Tuesday, June 13, 2006

SLA Conference, day 2

Another exciting day.

I missed the bus into town, so I had to drive in. Upon arrival, I saw the same bus number that I had dismissed at the Park n Ride... dopey me. I hate to be wasteful, paying extra for parking, but it allowed me to be in the right place at the right time to run into Prof. Stankus (always a delight; I had hoped he would make it and we'd cross paths). There will be lunch tomorrow.

On to the courses:


How to use RSS to know more and do less, presented by Jenny Levine - This course was so popular, we had to move to a larger room, and there still weren't enough seats. The popularity was well-deserved; this was a very well structured and presented course, with lots of vital content. The basic message: Web 2.o is the future, and if we want to be relavent as professionals, we need to get on board. RSS is being built into every part of the new Windows OS, and even small-town newpapers have feeds. You can collect the newest news from any sites you wish with an aggregator, and then explore them at your leisure, in one place. You can also get software to put feeds into your own website (which I will be doing), keeping your content fresh with no human intervention necessary. How do you make a feed yourself? Easiest way is to get a blog. Blogs are automatically set up to work as RSS, and can be used for more than just diaries. If your feed is often read, there are even ways to get revenue for it.
I plan to implement feeds for Slashdot, Boing Boing, CNN.com, ResourceShelf and now Shifted Librarian into my News page; I will also use Feedster, the equivalent of Google for RSS, to feed me searches on subjects like DRM and the RIAA, copyright, Google Book Search, FRBR or anything else I'm interested in. I also plan to add a second blog for keeping track of updates to my site, and having it fed to my page, as well.
Jenny Levine's notes can be found at http://www.mls.lib.il.us/ and on the SLA Conference blog.

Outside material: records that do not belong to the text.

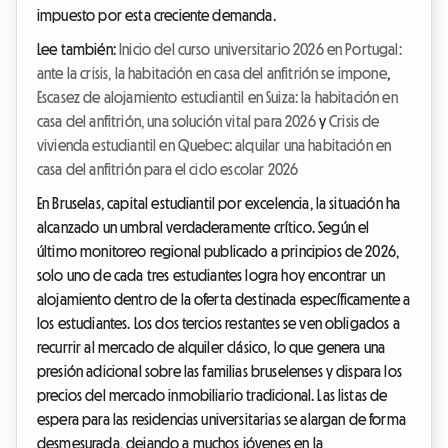
impuesto por esta creciente demanda.
Lee también:
Inicio del curso universitario 2026 en Portugal:
ante la crisis, la habitación en casa del anfitrión se impone
,
Escasez de alojamiento estudiantil en Suiza: la habitación en
casa del anfitrión, una solución vital para 2026
y
Crisis de
vivienda estudiantil en Quebec: alquilar una habitación en
casa del anfitrión para el ciclo escolar 2026
En Bruselas, capital estudiantil por excelencia, la situación ha
alcanzado un umbral verdaderamente crítico. Según el
último monitoreo regional publicado a principios de 2026,
solo uno de cada tres estudiantes logra hoy encontrar un
alojamiento dentro de la oferta destinada específicamente a
los estudiantes. Los dos tercios restantes se ven obligados a
recurrir al mercado de alquiler clásico, lo que genera una
presión adicional sobre las familias bruselenses y dispara los
precios del mercado inmobiliario tradicional. Las listas de
espera para las residencias universitarias se alargan de forma
desmesurada, dejando a muchos jóvenes en la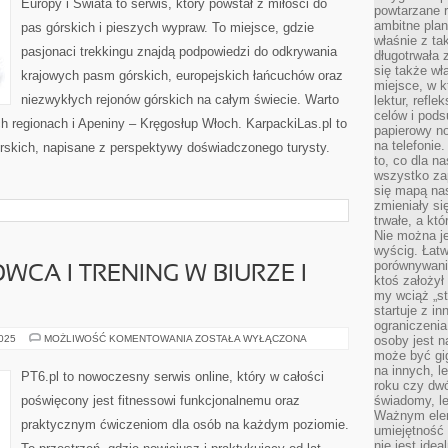
Europy i Świata to serwis, który powstał z miłości do
SKITURING
powtarzane r
ambitne plan
pas górskich i pieszych wypraw. To miejsce, gdzie
właśnie z ta
pasjonaci trekkingu znajdą podpowiedzi do odkrywania
długotrwała 
się także w
krajowych pasm górskich, europejskich łańcuchów oraz
miejsce, w k
niezwykłych rejonów górskich na całym świecie. Warto
lektur, refl
celów i pod
h regionach i Apeniny – Kręgosłup Włoch. KarpackiLas.pl to
papierowy no
na telefonie
skich, napisane z perspektywy doświadczonego turysty.
to, co dla n
wszystko za
się mapą nas
zmieniały się
trwałe, a kt
Nie można je
wyścig. Łat
porównywania
CA I TRENING W BIURZE I
ktoś założył
my wciąż „s
startuje z i
ograniczenia
MINDSET
2025
MOŻLIWOŚĆ KOMENTOWANIA
ZOSTAŁA WYŁĄCZONA
osoby jest n
SPORTOWCA
może być gi
I
na innych, l
TRENING
PT6.pl to nowoczesny serwis online, który w całości
W
roku czy dwó
BIURZE
poświęcony jest fitnessowi funkcjonalnemu oraz
świadomy, le
I
Ważnym elem
DLA
praktycznym ćwiczeniom dla osób na każdym poziomie.
ZAJĘTYCH
umiejętność 
nie jest idea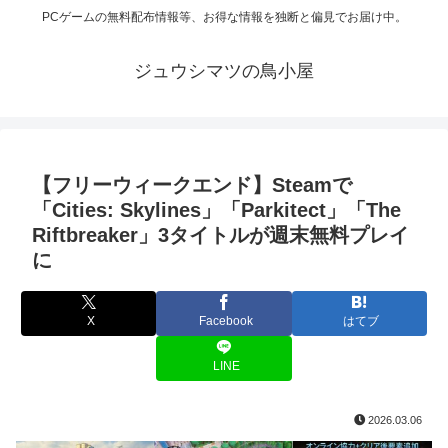
PCゲームの無料配布情報等、お得な情報を独断と偏見でお届け中。
ジュウシマツの鳥小屋
【フリーウィークエンド】Steamで
「Cities: Skylines」「Parkitect」「The
Riftbreaker」3タイトルが週末無料プレイ
に
X
Facebook
はてブ
LINE
2026.03.06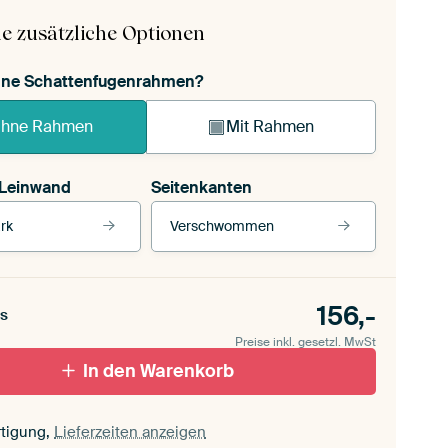
e zusätzliche Optionen
ohne Schattenfugenrahmen?
hne Rahmen
Mit Rahmen
 Leinwand
Seitenkanten
rk
Verschwommen
 Leinwand
Unsere Rahmen ansehen
Seitenkanten
für draußen 2
156,-
Verschwommen
s
ttenfugenrahmen,
Preise inkl. gesetzl. MwSt
schwarz
Mit Schattenfugenrahmen, weiß
In den Warenkorb
tigung,
Lieferzeiten anzeigen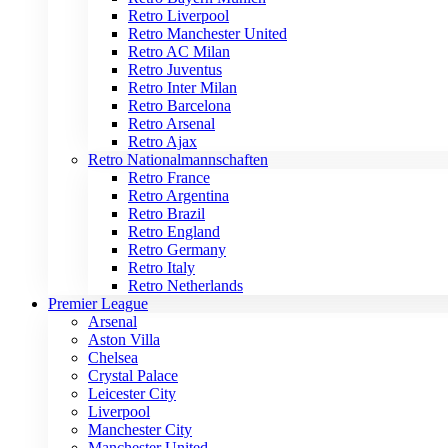
Retro Liverpool
Retro Manchester United
Retro AC Milan
Retro Juventus
Retro Inter Milan
Retro Barcelona
Retro Arsenal
Retro Ajax
Retro Nationalmannschaften
Retro France
Retro Argentina
Retro Brazil
Retro England
Retro Germany
Retro Italy
Retro Netherlands
Premier League
Arsenal
Aston Villa
Chelsea
Crystal Palace
Leicester City
Liverpool
Manchester City
Manchester United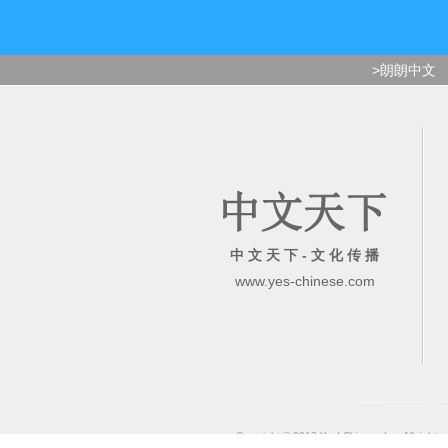
>朗朗中文
中 文 天 下 - 文 化 传 播
www.yes-chinese.com
Copyright © 2013 Yes! Chinese Inc. All rights 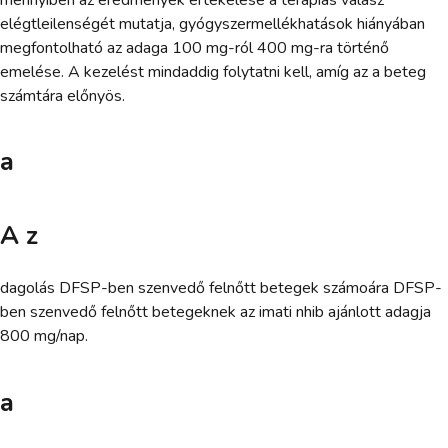
elégtleilenségét mutatja, gyógyszermellékhatások hiányában
megfontolható az adaga 100 mg-ról 400 mg-ra történő
emelése. A kezelést mindaddig folytatni kell, amíg az a beteg
számtára előnyös.
a
A z
dagolás DFSP-ben szenvedő felnőtt betegek számoára DFSP-
ben szenvedő felnőtt betegeknek az imati nhib ajánlott adagja
800 mg/nap.
a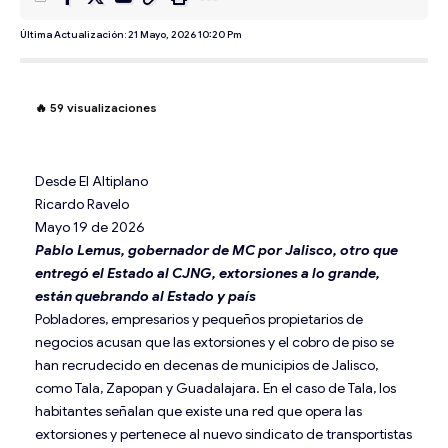
Última Actualización: 21 Mayo, 2026 10:20 Pm
🔥
59
visualizaciones
Desde El Altiplano
Ricardo Ravelo
Mayo 19 de 2026
Pablo Lemus, gobernador de MC por Jalisco, otro que
entregó el Estado al CJNG, extorsiones a lo grande,
están quebrando al Estado y país
Pobladores, empresarios y pequeños propietarios de
negocios acusan que las extorsiones y el cobro de piso se
han recrudecido en decenas de municipios de Jalisco,
como Tala, Zapopan y Guadalajara. En el caso de Tala, los
habitantes señalan que existe una red que opera las
extorsiones y pertenece al nuevo sindicato de transportistas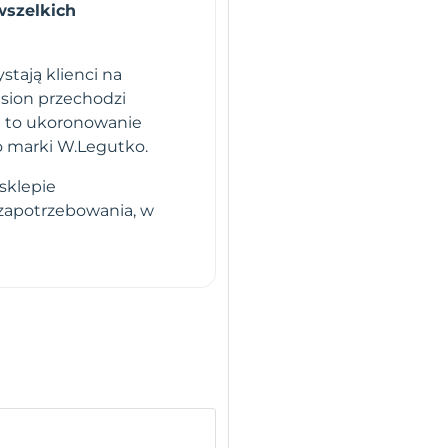
wszelkich
stają klienci na
sion przechodzi
i to ukoronowanie
o marki W.Legutko.
sklepie
 zapotrzebowania, w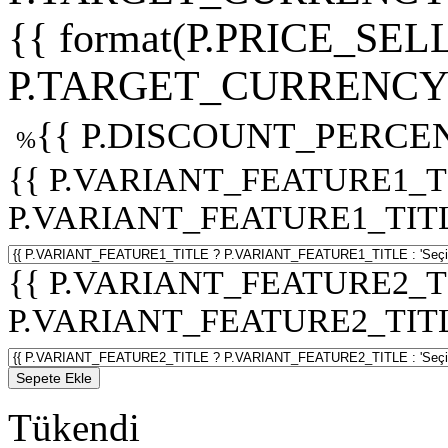
{{ format(P.PRICE_SELL
P.TARGET_CURRENCY 
{{ P.DISCOUNT_PERCEN
%
{{ P.VARIANT_FEATURE1_T
P.VARIANT_FEATURE1_TITLE :
{{ P.VARIANT_FEATURE2_T
P.VARIANT_FEATURE2_TITLE :
Sepete Ekle
Tükendi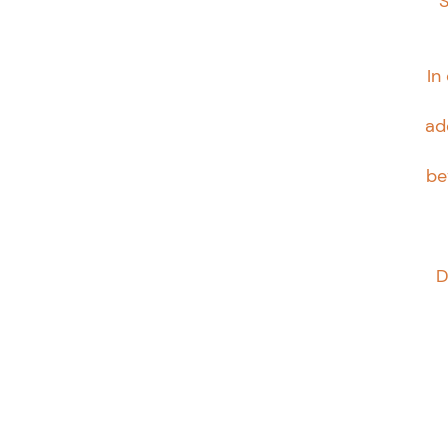
S
In
ad
be
D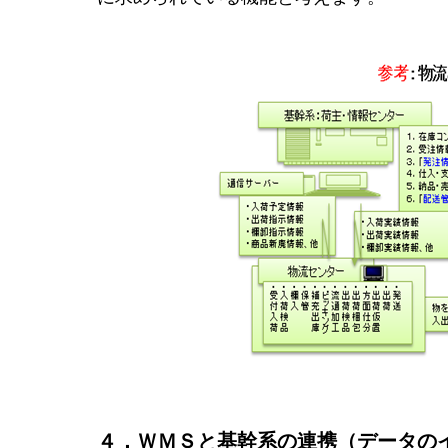
４．ＷＭＳと基幹系の連携（データの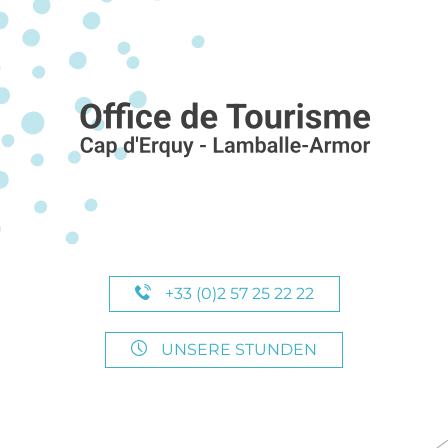
+33 (0)2 57 25 22 22
UNSERE STUNDEN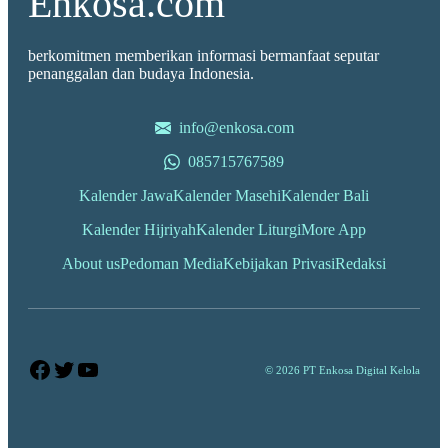
Enkosa.com
berkomitmen memberikan informasi bermanfaat seputar
penanggalan dan budaya Indonesia.
info@enkosa.com
085715767589
Kalender Jawa
Kalender Masehi
Kalender Bali
Kalender Hijriyah
Kalender Liturgi
More App
About us
Pedoman Media
Kebijakan Privasi
Redaksi
Facebook
Twitter
YouTube
© 2026 PT Enkosa Digital Kelola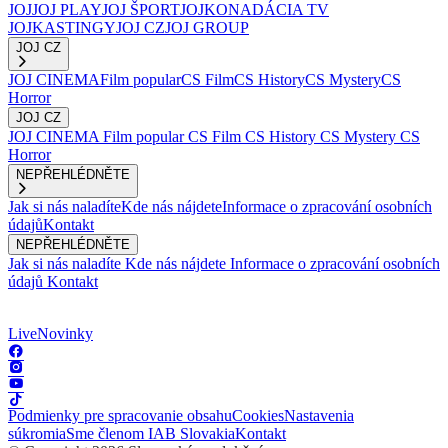
JOJ
JOJ PLAY
JOJ ŠPORT
JOJKO
NADÁCIA TV
JOJ
KASTINGY
JOJ CZ
JOJ GROUP
JOJ CZ
JOJ CINEMA
Film popular
CS Film
CS History
CS Mystery
CS
Horror
JOJ CZ
JOJ CINEMA
Film popular
CS Film
CS History
CS Mystery
CS
Horror
NEPŘEHLÉDNĚTE
Jak si nás naladíte
Kde nás nájdete
Informace o zpracování osobních
údajů
Kontakt
NEPŘEHLÉDNĚTE
Jak si nás naladíte
Kde nás nájdete
Informace o zpracování osobních
údajů
Kontakt
Live
Novinky
Podmienky pre spracovanie obsahu
Cookies
Nastavenia
súkromia
Sme členom IAB Slovakia
Kontakt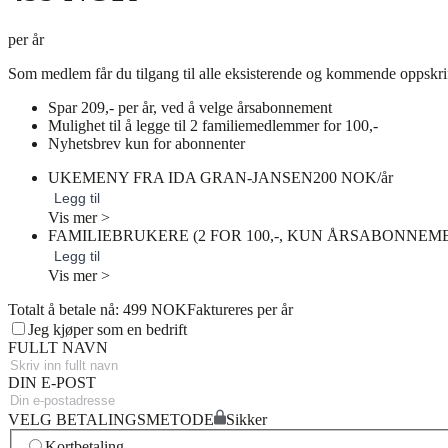
per år
Som medlem får du tilgang til alle eksisterende og kommende oppskri
Spar 209,- per år, ved å velge årsabonnement
Mulighet til å legge til 2 familiemedlemmer for 100,-
Nyhetsbrev kun for abonnenter
UKEMENY FRA IDA GRAN-JANSEN
200 NOK/år
Legg til
Vis mer >
FAMILIEBRUKERE (2 FOR 100,-, KUN ÅRSABONNEM
Legg til
Vis mer >
Totalt å betale nå: 499 NOK
Faktureres per år
Jeg kjøper som en bedrift
FULLT NAVN
DIN E-POST
VELG BETALINGSMETODE
Sikker
Kortbetaling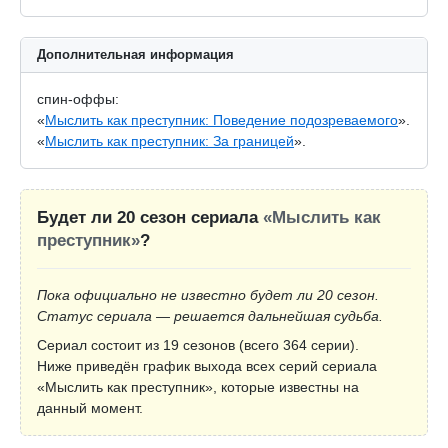
Дополнительная информация
спин-оффы:
«
Мыслить как преступник: Поведение подозреваемого
».
«
Мыслить как преступник: За границей
».
Будет ли 20 сезон сериала
«Мыслить как
преступник»
?
Пока официально не известно будет ли 20 сезон.
Статус сериала — решается дальнейшая судьба.
Сериал состоит из 19 сезонов (всего 364 серии).
Ниже приведён график выхода всех серий сериала
«Мыслить как преступник», которые известны на
данный момент.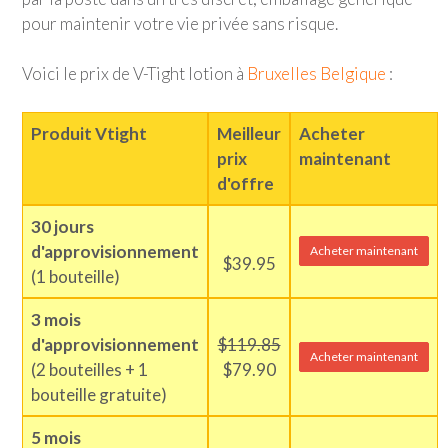
pour maintenir votre vie privée sans risque.
Voici le prix de V-Tight lotion à
Bruxelles Belgique
:
Produit Vtight
Meilleur
Acheter
prix
maintenant
d'offre
30 jours
d'approvisionnement
Acheter maintenant
$39.95
(1 bouteille)
3 mois
d'approvisionnement
$119.85
Acheter maintenant
(2 bouteilles + 1
$79.90
bouteille gratuite)
5 mois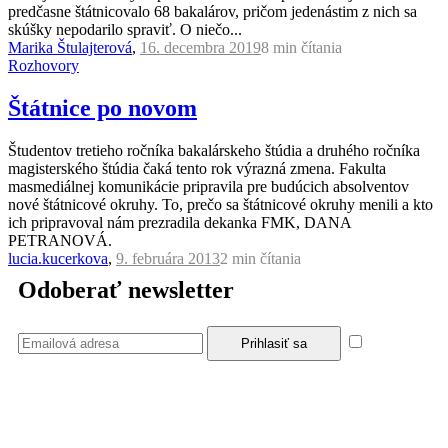
predčasne štátnicovalo 68 bakalárov, pričom jedenástim z nich sa
skúšky nepodarilo spraviť. O niečo...
Marika Štulajterová
,
16. decembra 2019
8 min
čítania
Rozhovory
Štátnice po novom
Študentov tretieho ročníka bakalárskeho štúdia a druhého ročníka
magisterského štúdia čaká tento rok výrazná zmena. Fakulta
masmediálnej komunikácie pripravila pre budúcich absolventov
nové štátnicové okruhy. To, prečo sa štátnicové okruhy menili a kto
ich pripravoval nám prezradila dekanka FMK, DANA
PETRANOVÁ.
lucia.kucerkova
,
9. februára 2013
2 min
čítania
Odoberať newsletter
Súhlasím
so zásadami a podmienkami ochrany osobných údajov.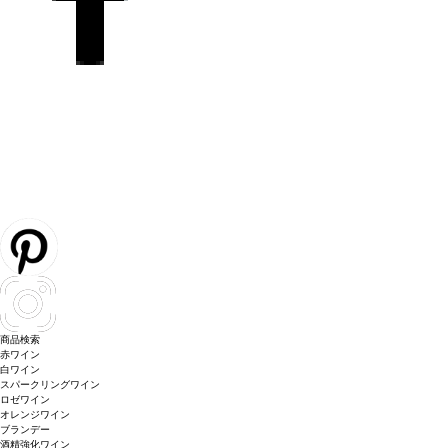
商品検索
赤ワイン
白ワイン
スパークリングワイン
ロゼワイン
オレンジワイン
ブランデー
酒精強化ワイン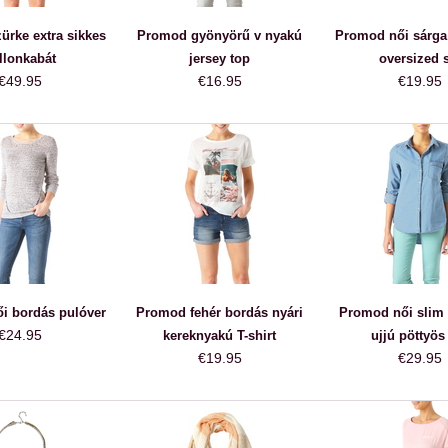
rke extra sikkes
Promod gyönyörű v nyakú
Promod női sárga 
llonkabát
jersey top
oversized s
€49.95
€16.95
€19.95
i bordás pulóver
Promod fehér bordás nyári
Promod női slim f
€24.95
kereknyakú T-shirt
ujjú pöttyös
€19.95
€29.95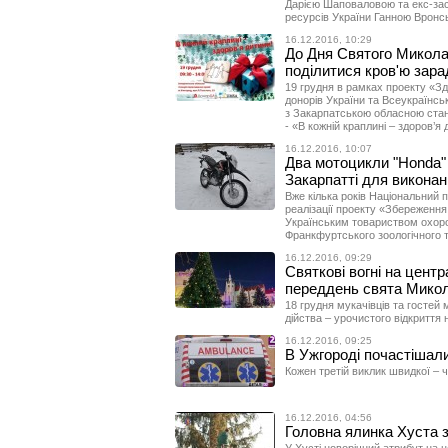
Дарією Шаповаловою та екс-заст
ресурсів України Ганною Вронс
16.12.2016, 10:29
До Дня Святого Микола
поділитися кров'ю зара
19 грудня в рамках проекту «Зд
донорів України та Всеукраїнсь
з Закарпатською обласною стан
- «В кожній краплині – здоров’я 
16.12.2016, 10:07
Два мотоцикли "Honda"
Закарпатті для викона
Вже кілька років Національний 
реалізації проекту «Збереження
Українським товариством охоро
Франкфуртського зоологічного 
16.12.2016, 09:29
Святкові вогні на цент
переддень свята Микол
18 грудня мукачівців та гостей
дійства – урочистого відкриття 
16.12.2016, 09:25
В Ужгороді почастішали
Кожен третій виклик швидкої – 
16.12.2016, 04:56
Головна ялинка Хуста 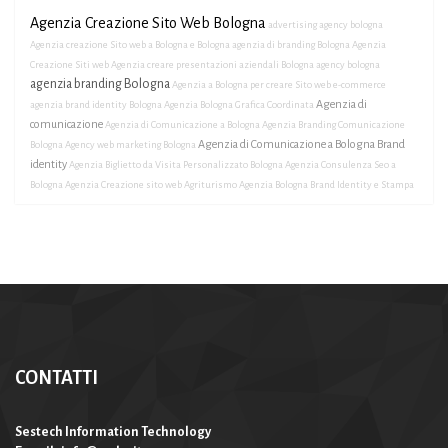
Agenzia Creazione Sito Web Bologna
advertising agency bologna
Agenzia creazione Sito web a Bologna e Bologna
agenzia di branding Bologna
Agenzia
Creazione Siti web
Agenzia creare presentazioni aziendali Bologna
agency bologna
agenzia branding Bologna
Agenzia a Bologna per creare Sito web e-commerce
Agenzia di
agenzia brand identity Bologna
Agenzia Bologna Grafica Coordinata
comunicazione
Agenzia di Comunicazione a Bologna
Agenzia Branding Comunicazione
Agenzia di Comunicazione a Bologna Brand
Bologna
Agency web marketing Bologna
identity
Agenzia Biglietto da Visita Personalizzato Bologna
Agenzia Consulenza Seo a
Bologna
Agenzia Creazione sito web Agriturismo
Agenzia Bologna Brand Identity e Stampa
CONTATTI
Sestech Information Technology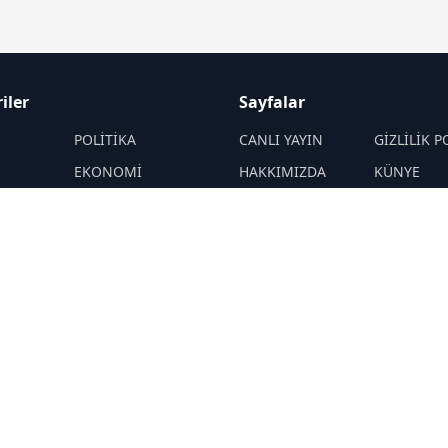
iler
Sayfalar
M
POLİTİKA
CANLI YAYIN
GİZLİLİK P
EKONOMİ
HAKKIMIZDA
KÜNYE
YAZARLAR
ÇEREZ POLİTİKASI
İletişim
ÖNETİMLER
Yavuz Selim
RSS
Sitemap
Demirağ
Hakan SÖNMEZ
PROF DR İPEK
ÖZKAL SAYAN
YAŞAM
TEKNOLOJİ
N
DİĞER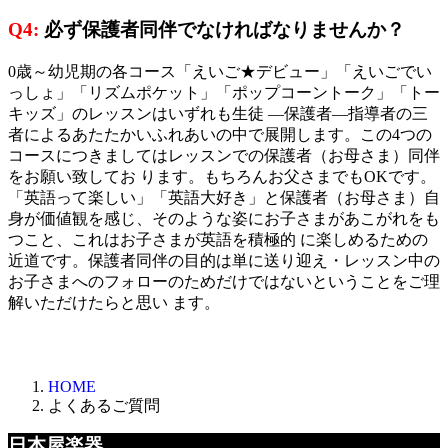
Q4:
必ず保護者同伴でなければなりませんか？
0歳～幼児期の各コース「えいご★デビュー」「えいごでい
っしょ」「リズムポケット」「ポップコーントーク」「トー
キッズ」のレッスンはいずれも生徒 ―保護者―指導者の三
者によるあたたかいふれあいの中で展開します。この4つの
コースにつきましてはレッスンでの保護者（お母さま）同伴
をお願い致してお ります。もちろんお父さまでもOKです。
「英語って楽しい」「英語大好き」と保護者（お母さま）自
身が価値観を感じ、そのような姿にお子さまがあこがれをも
つこと、これはお子さまが英語を積極的 に楽しめるための
近道です。保護者同伴の目的は単に送り迎え・レッスン中の
お子さまへのフォローのためだけではないということをご理
解いただけたらと思い ます。
HOME
よくあるご質問
日本屋楽器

SLA Tech Zone: Ready...Site...GO! - Wire Framing a Web Site, presented by Thomas Dopko - Another course will Tom, this time about using Photoshop, ImageReady and Dreamweaver to create a prototype website for approval by some kind of committee. Once again, we started with theory, and then moved into practical, hands-on work. The basics of what we covered: use good Information Architecture to make your site logical and easy to navigate. Have no more than 3 clicks between the user and the material (if its really weird stuff that people won't want often, perhaps more is okay, but people are lazy this millenium). When you create your prototype, put in only a few links, enough to get across the navigation concept to your audience. Since you've only 'wire framed' it, you haven't invested too much time, and can change it quickly when they shoot you down.
You can create an image of your webpage in Photoshop. Draw it, as a graphic designer would, using layers for each different element. Once you have all you need, slice the image into smaller bits, so its easier to load. Try to keep the slices as close to even as you can. That way, when you click 'Save for the web', the HTML document you get has easier table code to deal with (you don't want to loose the speed added by slicing to the lag of longer HTML loading). You can then use the map tag in Dreamweaver to make Image Maps that fit your images, making a much more interesting and unique page. A word of caution: using images for everything is great, but Google indexes by text, so make sure you include your 'alt' attribute.
I will likely go back into Photoshop and create a version 4.0 of my site in the near future, using this wireframing/slicing/image mapping strategy. This might roll out at the same time as the Flash content, or it might be staggered; I don't know yet. I have to download some trial versions first, and find free time to make the changes (oh, yeah, and do all the graphic design!).


Tomorrow, we have the Science of Chocolate, and then lunch and drinks with Prof. Stankus. From there, on to DC, then to the Outer Banks for some vacation!